Dramatic rocky peaks of the Drakensberg range under an expansive blue sky

Africa

Drakensberg

"The mountains that made me understand what geologic time actually feels like."

The first thing you notice in the Drakensberg is the scale — not the height, which surprises you, but the age. These basalt walls, stained ochre and rust by centuries of rain, have been here for two hundred million years. The San people painted their visions onto these rock faces for thousands of years before any traveler arrived with a camera or a guidebook. Standing in front of the art at Giant’s Castle — a running eland, a shaman mid-trance, figures faded but still insisting on their presence — I felt less like a tourist and more like an interruption.
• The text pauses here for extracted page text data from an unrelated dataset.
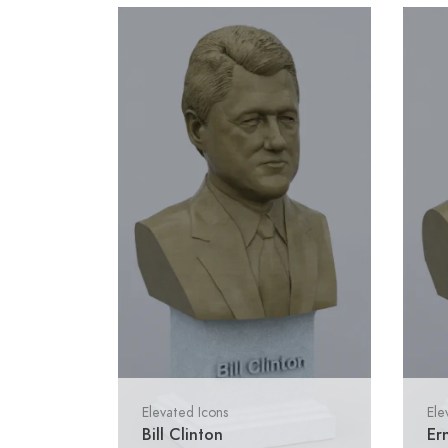
Elevated Icons
Ele
Bill Clinton
Er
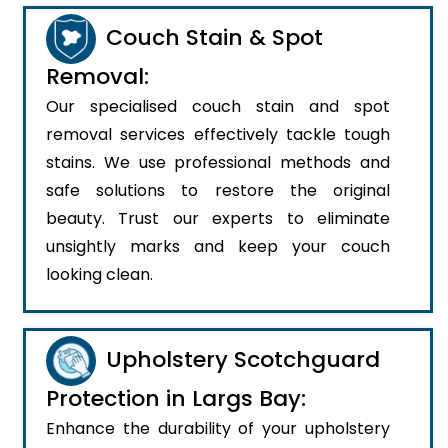
Couch Stain & Spot
Removal:
Our specialised couch stain and spot
removal services effectively tackle tough
stains. We use professional methods and
safe solutions to restore the original
beauty. Trust our experts to eliminate
unsightly marks and keep your couch
looking clean.
Upholstery Scotchguard
Protection in Largs Bay:
Enhance the durability of your upholstery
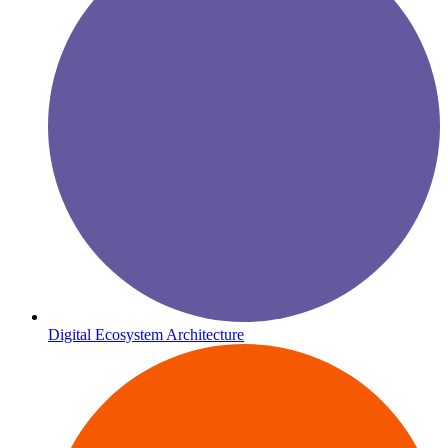
Digital Ecosystem Architecture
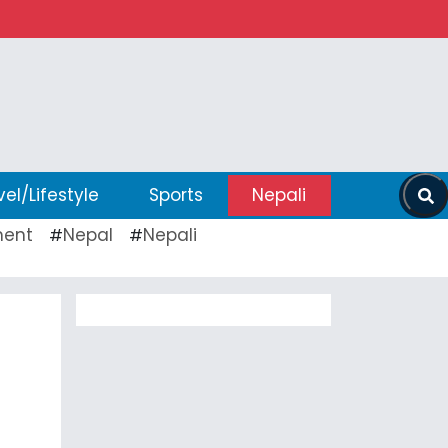
vel/Lifestyle
Sports
Nepali
ent
Nepal
Nepali
#
#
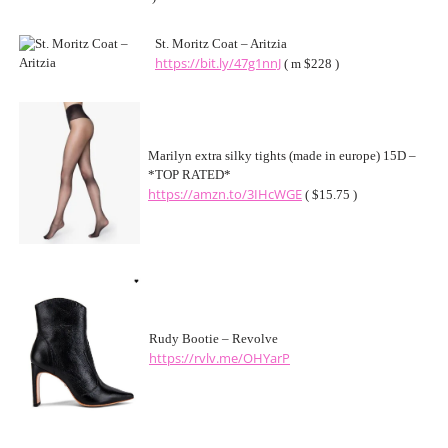
St. Moritz Coat – Aritzia
https://bit.ly/47g1nnJ
( m $228 )
Marilyn extra silky tights (made in europe) 15D –
*TOP RATED*
https://amzn.to/3IHcWGE
( $15.75 )
Rudy Bootie – Revolve
https://rvlv.me/OHYarP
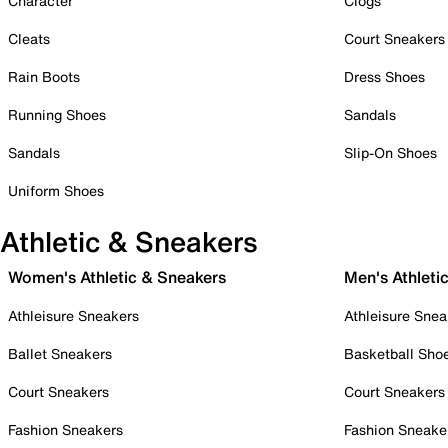
Character
Clogs
Cleats
Court Sneakers
Rain Boots
Dress Shoes
Running Shoes
Sandals
Sandals
Slip-On Shoes
Uniform Shoes
Athletic & Sneakers
Women's Athletic & Sneakers
Men's Athleti
Athleisure Sneakers
Athleisure Snea
Ballet Sneakers
Basketball Sho
Court Sneakers
Court Sneakers
Fashion Sneakers
Fashion Sneake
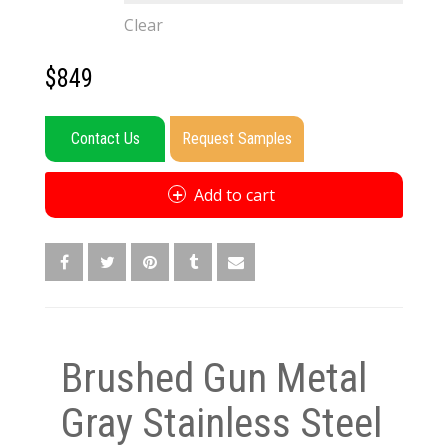
Clear
$
849
Contact Us
Request Samples
Add to cart
Brushed Gun Metal
Gray Stainless Steel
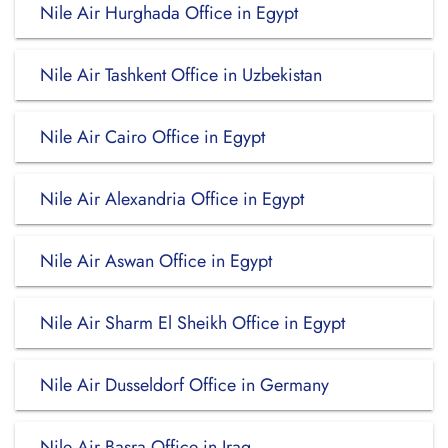
Nile Air Hurghada Office in Egypt
Nile Air Tashkent Office in Uzbekistan
Nile Air Cairo Office in Egypt
Nile Air Alexandria Office in Egypt
Nile Air Aswan Office in Egypt
Nile Air Sharm El Sheikh Office in Egypt
Nile Air Dusseldorf Office in Germany
Nile Air Basra Office in Iraq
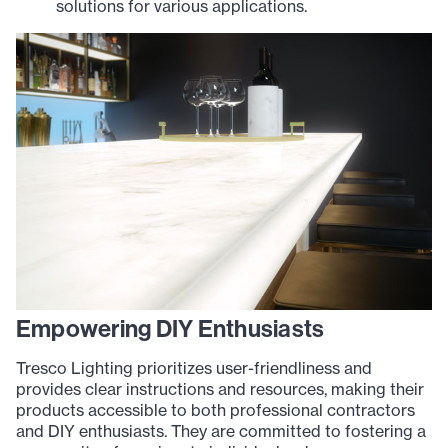
solutions for various applications.
Empowering DIY Enthusiasts
Tresco Lighting prioritizes user-friendliness and
provides clear instructions and resources, making their
products accessible to both professional contractors
and DIY enthusiasts. They are committed to fostering a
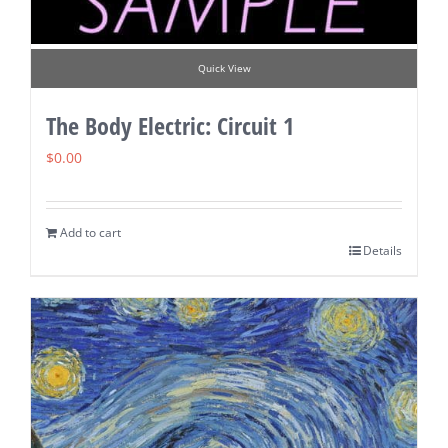
Quick View
The Body Electric: Circuit 1
$
0.00
Add to cart
Details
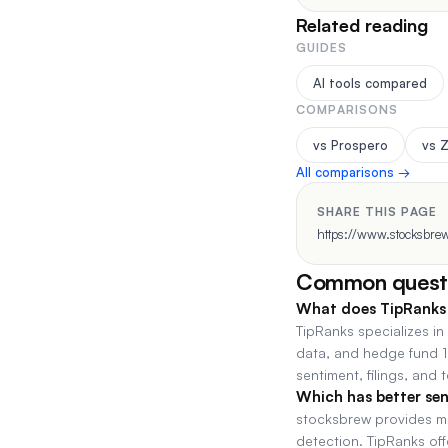
Related reading
GUIDES
AI tools compared
COMPARISONS
vs Prospero
vs 
All comparisons →
SHARE THIS PAGE
https://www.stocksbrew
Common quest
What does TipRanks 
TipRanks specializes in
data, and hedge fund 1
sentiment, filings, and 
Which has better sen
stocksbrew provides mul
detection. TipRanks of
A temporary one.

The hiking in the central Drakensberg is genuinely demanding in the best way. The Amphitheatre, a five-kilometer wall of cliffs rising twelve hundred meters from the Little Berg plateau, requires a full-day approach and rewards you with the Tugela Falls dropping through five stages to the valley floor — one of the tallest waterfalls on earth, which you hear long before you see. Up on the Lesotho border plateau, the landscape turns alien: high moorland, yellow grass bent flat by wind, the occasional lammergeier riding thermals overhead. No crowds. No mobile signal. Just the particular silence of very high, very remote places.

The lower foothills have their own rhythm entirely. At Didima Camp in Cathedral Peak, I woke up before dawn and sat on the cabin stoep with rooibos tea watching the mountains go pink above the mist. The resort serves braai for dinner — grilled boerewors, pap, chakalaka — and the camp staff know the trails better than any app. Locals from the nearby Zulu communities run cultural tours that cover both the rock art and the living traditions these mountains have supported for centuries.

When to go: April to September for clear skies and manageable temperatures on the high trails. Summer (November to February) brings afternoon thunderstorms that can move in fast — not ideal for exposed ridge hikes, though the wildflowers are exceptional and the landscape turns intensely green. Winter nights at altitude drop below freezing, so pack accordingly.

What most guides get wrong: They frame the Drakensberg as a hiking destination with some rock art on the side. It is the opposite. The San art — over thirty-five thousand documented images across hundreds of sites — is one of the world’s great concentrations of prehistoric painting, and most visitors walk past it in twenty minutes on the way to a trailhead. Slow down. Hire a guide from the local community who can explain what you are actually looking at. The mountains will still be there when you get back.